Gli Stati Uniti hanno autorizzato NVIDIA a tornare a vendere il chip Hopper H200 in Cina, ponendo fine a mesi di assenza forzata dal mercato. L’annuncio è arrivato direttamente dal presidente Donald Trump tramite un post su Truth Social. Il permesso, però, non è affatto privo di condizioni: su ogni chip venduto in Cina, NVIDIA dovrà versare una quota del 25%, una misura che rischia di ridurre drasticamente l’efficacia del provvedimento.
L’azienda si trova quindi davanti a un bivio piuttosto scomodo: aumentare i prezzi, rendendo il prodotto poco competitivo, oppure accettare margini molto più bassi. E il tempismo non gioca a favore. Il mercato cinese oggi è profondamente diverso da quello di due anni fa: soluzioni locali come Huawei Ascend 910C vengono accreditate di prestazioni superiori persino all’H100, rendendo l’H200 meno appetibile rispetto al passato.
Le restrizioni interne in Cina e il ruolo di CUDA
La situazione è ulteriormente complicata dal fatto che il governo cinese ha imposto alle aziende AI il divieto di acquistare gli acceleratori NVIDIA, spingendo in modo diretto sull’adozione dei chip nazionali. Nonostante ciò, il vantaggio competitivo dell’azienda americana non è del tutto svanito, perché il vero punto di forza resta l’ecosistema CUDA, ancora difficile da replicare con piena maturità nel mondo cinese.
Lo stesso Jensen Huang aveva più volte criticato le limitazioni imposte dagli Stati Uniti, sostenendo che abbandonare il mercato cinese avrebbe favorito la crescita dei rivali locali. Guardando all’attuale panorama, la sua preoccupazione sembra oggi molto più fondata.

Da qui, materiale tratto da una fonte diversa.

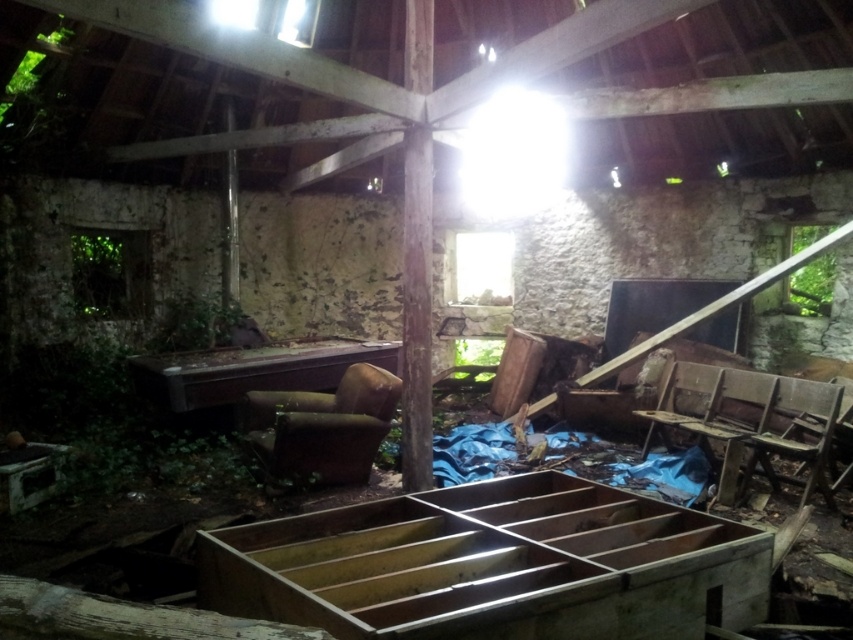 Question: Considering the relative positions of brown leather chair at center and worn wood chair at lower right in the image provided, where is brown leather chair at center located with respect to worn wood chair at lower right?

Choices:
 (A) right
 (B) left

Answer: (B)

Question: Where is wooden chair at right located in relation to worn wood chair at lower right in the image?

Choices:
 (A) above
 (B) below

Answer: (B)

Question: Which of the following is the closest to the observer?

Choices:
 (A) brown leather chair at center
 (B) wooden crate at center
 (C) worn wood chair at center-right
 (D) wooden chair at right

Answer: (B)

Question: Which point is closer to the camera?

Choices:
 (A) brown leather chair at center
 (B) wooden chair at right

Answer: (B)

Question: Which object is positioned farthest from the wooden chair at right?

Choices:
 (A) wooden desk at center
 (B) wooden crate at center
 (C) worn wood chair at center-right

Answer: (A)

Question: Can you confirm if brown leather chair at center is thinner than wooden desk at center?

Choices:
 (A) no
 (B) yes

Answer: (B)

Le prospettive restano complesse
Il ritorno dell’H200 in Cina non cambia però il quadro generale. Le architetture GPU più recenti, come Blackwell e le future Rubin, restano completamente escluse dal mercato cinese, impedendo all’azienda di competere con le tecnologie più avanzate. In questo scenario, il via libera all’H200 appare come un piccolo passo avanti, ma insufficiente per incidere sugli equilibri attuali della corsa all’intelligenza artificiale nel Paese.